Queer Places:
Riensberg Cemetery Bremen, Stadtgemeinde Bremen, Bremen, Germany

Elisabeth Noltenius (born January 24, 1888 in Bremen , † February 22, 1964 in Bremen) was a German painter and graphic artist who gained fame particularly as a portrait artist .

Elisabeth Noltenius was the oldest of a total of four children of the lawyer Eberhard Noltenius and his wife Sophie Schwab (granddaughter of the writer Gustav Schwab ). [1]

At the age of 20 she went to the arts and crafts school in Bremen until she graduated as a drawing teacher in 1910. At the same time, she studied the technique and art of etching with Hans am Ende in Worpswede, and later plastic modeling with Clara Rilke-Westhoff . From 1911 to 1914, Noltenius studied at the women's academy in Munich with her friend Dora Bromberger in order to discover color alongside graphics and plastic. During and after the drawing teacher training from 1908 to 1916, Noltenius developed her black and white design in coal, lead and etchings. It remained realistic in style, close to Art Nouveau.

Most of the First World War was used by Noltenius to study art in Munich with Ernst Burmester, Daniel Wohlgemut and Albert Weisgerber , founding member and president of the Munich New Secession . Like her sister Gretel, Noltenius volunteered for a time as a nurse helper in a military hospital for wounded soldiers. Gretel became infected and died of typhoid . The Noltenius brothers Hans and Walter fell as volunteers in 1915 and 1917.

In 1919, her fiance Friedrich Wilhelm von Seidlitz was shot as a hostage during the Munich Council Republic . Her father died at the same time. Noltenius was able to escape from the contested Munich to Bremen for the funeral. The family's fortune was lost. Noltenius saw himself in need to feed her surviving mother.
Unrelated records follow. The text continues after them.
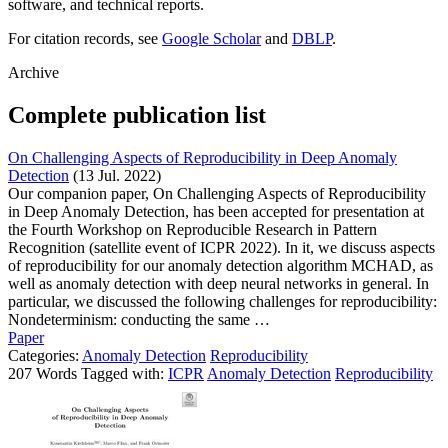
software, and technical reports.
For citation records, see
Google Scholar
and
DBLP
.
Archive
Complete publication list
On Challenging Aspects of Reproducibility in Deep Anomaly
Detection
(13 Jul. 2022)
Our companion paper, On Challenging Aspects of Reproducibility
in Deep Anomaly Detection, has been accepted for presentation at
the Fourth Workshop on Reproducible Research in Pattern
Recognition (satellite event of ICPR 2022). In it, we discuss aspects
of reproducibility for our anomaly detection algorithm MCHAD, as
well as anomaly detection with deep neural networks in general. In
particular, we discussed the following challenges for reproducibility:
Nondeterminism: conducting the same …
Paper
Categories:
Anomaly Detection
Reproducibility
207 Words Tagged with:
ICPR
Anomaly Detection
Reproducibility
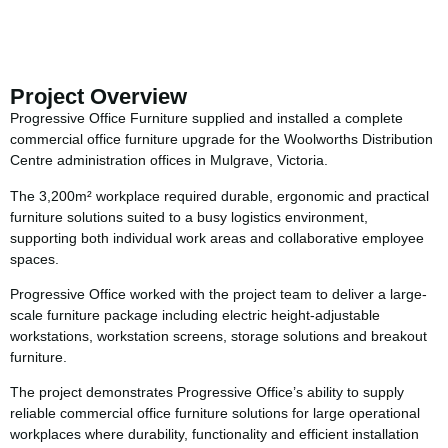
Project Overview
Progressive Office Furniture supplied and installed a complete
commercial office furniture upgrade for the Woolworths Distribution
Centre administration offices in Mulgrave, Victoria.
The 3,200m² workplace required durable, ergonomic and practical
furniture solutions suited to a busy logistics environment,
supporting both individual work areas and collaborative employee
spaces.
Progressive Office worked with the project team to deliver a large-
scale furniture package including electric height-adjustable
workstations, workstation screens, storage solutions and breakout
furniture.
The project demonstrates Progressive Office’s ability to supply
reliable commercial office furniture solutions for large operational
workplaces where durability, functionality and efficient installation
Her reputation as a portrait artist spread in Germany and Switzerland. She also knew how to have preschool children to sit still by playing the puppet theater with the left hand, the brush in the right. The portrait was Noltenius' bread profession. Her passion was landscape and still life painting. While Noltenius had a studio in Bremen, she had been going to the countryside again and again since the 1920s. She wanted "her own Worpswede" and found the village of Meyenburg , which was characterized by peat cutting and agriculture . There Noltenius painted landscapes , interiors , still lifes and people at work.
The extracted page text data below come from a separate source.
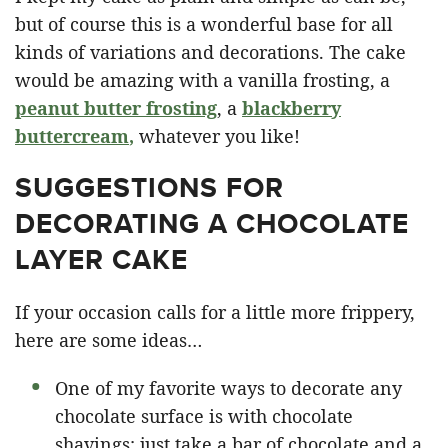
but of course this is a wonderful base for all
kinds of variations and decorations. The cake
would be amazing with a vanilla frosting, a
peanut butter frosting
, a
blackberry
buttercream
,
whatever you like!
SUGGESTIONS FOR
DECORATING A CHOCOLATE
LAYER CAKE
If your occasion calls for a little more frippery,
here are some ideas…
One of my favorite ways to decorate any
chocolate surface is with chocolate
shavings: just take a bar of chocolate and a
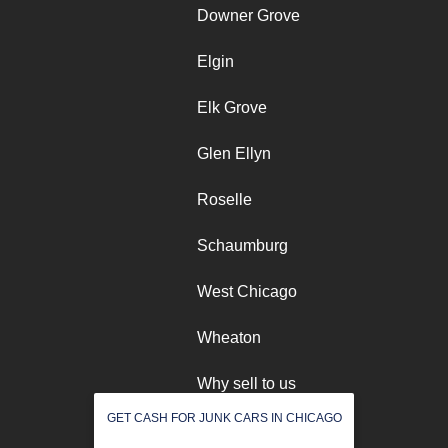
Downer Grove
Elgin
Elk Grove
Glen Ellyn
Roselle
Schaumburg
West Chicago
Wheaton
Why sell to us
GET CASH FOR JUNK CARS IN CHICAGO
Winfield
Noltenius searched for color and the foreign abroad several times: in 1923 and 1938 she traveled to Italy, 1927 to Spain, 1930 to Hungary, 1935 to Norway. Similar to Paula Modersohn-Becker , whom she adored, Noltenius moved to Paris to study again , where she studied with André Lhote , Lucien Simon and Eugen Spiro in 1931/1932 and in the museums in particular works by Vincent van Gogh , Paul Cézanne , Paul Gauguin and of the abstract .

Noltenius was a member of GEDOK ( Society of German and Austrian Artists ), the Professional Association of Fine Artists and the Society for Urban Development . In addition to her own painting, she regularly gave drawing lessons and lectures on art and architecture-historical topics.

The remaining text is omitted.